Exercise description: Repeat every record below exactly, omitting any pictures.

★ ★ ★ ★ ★ ★ ★

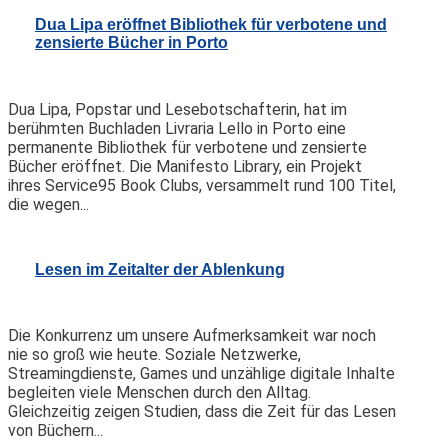
Dua Lipa eröffnet Bibliothek für verbotene und
zensierte Bücher in Porto
Dua Lipa, Popstar und Lesebotschafterin, hat im
berühmten Buchladen Livraria Lello in Porto eine
permanente Bibliothek für verbotene und zensierte
Bücher eröffnet. Die Manifesto Library, ein Projekt
ihres Service95 Book Clubs, versammelt rund 100 Titel,
die wegen...
Lesen im Zeitalter der Ablenkung
Die Konkurrenz um unsere Aufmerksamkeit war noch
nie so groß wie heute. Soziale Netzwerke,
Streamingdienste, Games und unzählige digitale Inhalte
begleiten viele Menschen durch den Alltag.
Gleichzeitig zeigen Studien, dass die Zeit für das Lesen
von Büchern...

★ ★ ★ ★ ★ ★ ★

Written response:
Dua Lipa eröffnet Bibliothek für verbotene und
zensierte Bücher in Porto
Dua Lipa, Popstar und Lesebotschafterin, hat im
berühmten Buchladen Livraria Lello in Porto eine
permanente Bibliothek für verbotene und zensierte
Bücher eröffnet. Die Manifesto Library, ein Projekt
ihres Service95 Book Clubs, versammelt rund 100 Titel,
die wegen...
Lesen im Zeitalter der Ablenkung
Die Konkurrenz um unsere Aufmerksamkeit war noch
nie so groß wie heute. Soziale Netzwerke,
Streamingdienste, Games und unzählige digitale Inhalte
begleiten viele Menschen durch den Alltag.
Gleichzeitig zeigen Studien, dass die Zeit für das Lesen
von Büchern...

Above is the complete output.